The largest of the pair, PR2, is just over half a mile wide, and the smallest about half that size, sitting between Mars and Jupiter in the Main Asteroid Belt

Petr Fatka of the Astronomical Institute of the Czech Academy of Sciences,  confirmed they were two asteroids that separated from a single parent within the past several million years.

While they have the same parent, and were discovered in a similar region of the sky as viewed from Earth, they are currently separated by half a million miles of space.

Several telescopes were used for the follow-up observations, including the 4.3-meter Lowell Discovery Telescope (LDT) in northern Arizona. 

These observations revealed very similar surface properties of both asteroids, further supporting the theory that they came from the same object. 

‘Thanks to the measurements performed with the LDT, it is clear that 2019 PR2 and 2019 QR6 come from the same parent object and their high orbital similarity is not coincidental,’ explained Fatka.

Most asteroid pairs of this time form from a process known as rotational fission, which is where a spinning asteroid reaches a critical speed.

These rocks are effectively just piles of rubble held together by gravity, and so as they spin faster the debris flies off and forms one or more new asteroids.

When they spin off they maintain a very similar orbit to the parent body, which is how the team determined these two objects had a shared heritage.

Based on multiple modeling techniques and additional observations, which included previously unnoticed detections by the Catalina Sky Survey, they found that the pair only separated within the past 300 years.  

‘It’s very exciting to find such a young asteroid pair that was formed only about 300 years ago, which was like this morning—not even yesterday—in astronomical timescales.’ The previous record holders were at least ten times older,’ said Fatka.

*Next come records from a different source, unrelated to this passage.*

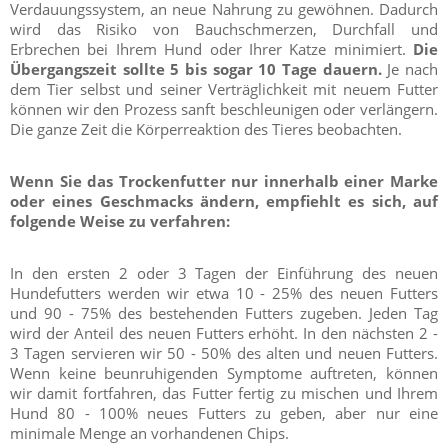
Verdauungssystem, an neue Nahrung zu gewöhnen. Dadurch
wird das Risiko von Bauchschmerzen, Durchfall und
Erbrechen bei Ihrem Hund oder Ihrer Katze minimiert.
Die
Übergangszeit sollte 5 bis sogar 10 Tage dauern.
Je nach
dem Tier selbst und seiner Verträglichkeit mit neuem Futter
können wir den Prozess sanft beschleunigen oder verlängern.
Die ganze Zeit die Körperreaktion des Tieres beobachten.
Wenn Sie das Trockenfutter nur innerhalb einer Marke
oder eines Geschmacks ändern, empfiehlt es sich, auf
folgende Weise zu verfahren:
In den ersten 2 oder 3 Tagen der Einführung des neuen
Hundefutters werden wir etwa 10 - 25% des neuen Futters
und 90 - 75% des bestehenden Futters zugeben. Jeden Tag
wird der Anteil des neuen Futters erhöht. In den nächsten 2 -
3 Tagen servieren wir 50 - 50% des alten und neuen Futters.
Wenn keine beunruhigenden Symptome auftreten, können
wir damit fortfahren, das Futter fertig zu mischen und Ihrem
Hund 80 - 100% neues Futters zu geben, aber nur eine
minimale Menge an vorhandenen Chips.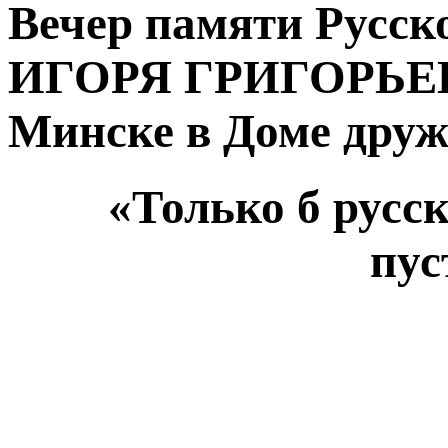
Вечер памяти Русско
ИГОРЯ ГРИГОРЬЕВА
Минске в Доме дру
«Только б русс
пу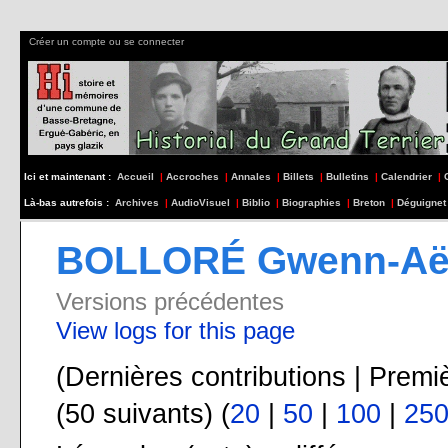
Créer un compte ou se connecter
Ici et maintenant :
Accueil
|
Accroches
|
Annales
|
Billets
|
Bulletins
|
Calendrier
|
Là-bas autrefois :
Archives
|
AudioVisuel
|
Biblio
|
Biographies
|
Breton
|
Déguignet
BOLLORÉ Gwenn-Aël 
Versions précédentes
View logs for this page
(Dernières contributions | Premi
(50 suivants) (
20
|
50
|
100
|
25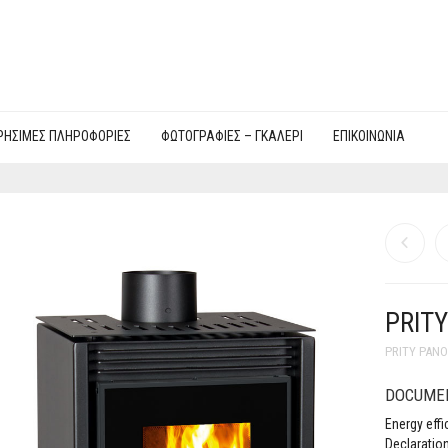
ΡΉΣΙΜΕΣ ΠΛΗΡΟΦΟΡΊΕΣ
ΦΩΤΟΓΡΑΦΙΕΣ – ΓΚΑΛΕΡΊ
ΕΠΙΚΟΙΝΩΝΊΑ
PRITY
PRITY PAN
DOCUME
Energy effi
Declaratio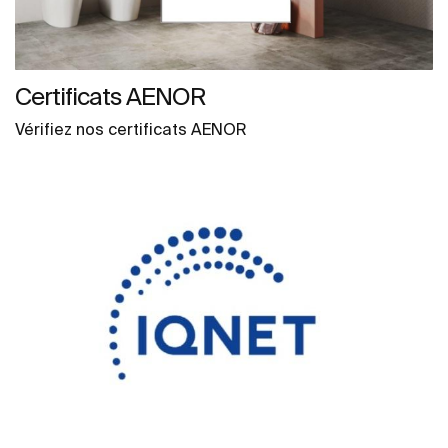
Certificats AENOR
Vérifiez nos certificats AENOR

However, finding they only split 300 years ago from a larger parent, left the astronomers with a problem. It wasn’t possible for standard models of rotational fission to explain the properties found on these rocks.

‘Something else had to be going on to explain their current separation,’ they wrote.

The team then developed new models that assume the original body was a comet, whose jets of gas could push their orbits into the configuration seen today. This provided a viable origin story for these objects.

Nicholas Moskovitz of Lowell Observatory said this then raised further problems, as the bodies don’t display any signs of cometary activity.

‘So it remains a mystery how these objects could have gone from a single parent body, to individually active objects, to the inactive pair we see today in just 300 years,’ he added.

Petr Fatka of the Astronomical Institute of the Czech Academy of Sciences, confirmed they were two asteroids that separated from a single parent within the past several million years

It isn’t currently possible to explain this problem with current data, the team explained, saying that more observations will be needed.

This will have to wait more than a decade though, as they are currently out of reach of available telescopes. 

‘To have a better idea about what process caused the disruption of the parent body, we have to wait until 2033 when both objects will be within the reach of our telescopes again,’ said Fatka.

The team wrote in the paper: ‘Targeted observations in 2033, for example with the James Webb Space Telescope, during the next perigee passage of these objects could directly probe for differences in thermal inertia.

‘Indirect tests may come from NASAs upcoming DART and JANUS missions, both of which will be visiting binary asteroids. 

‘These missions may constrain any grain size differences between the primaries and satellites, which will provide important clues into the detailed physics of binary and asteroid pair formation and evolution.’

The findings have been published in the journal Monthly Notices of the Royal Astronomical Journal.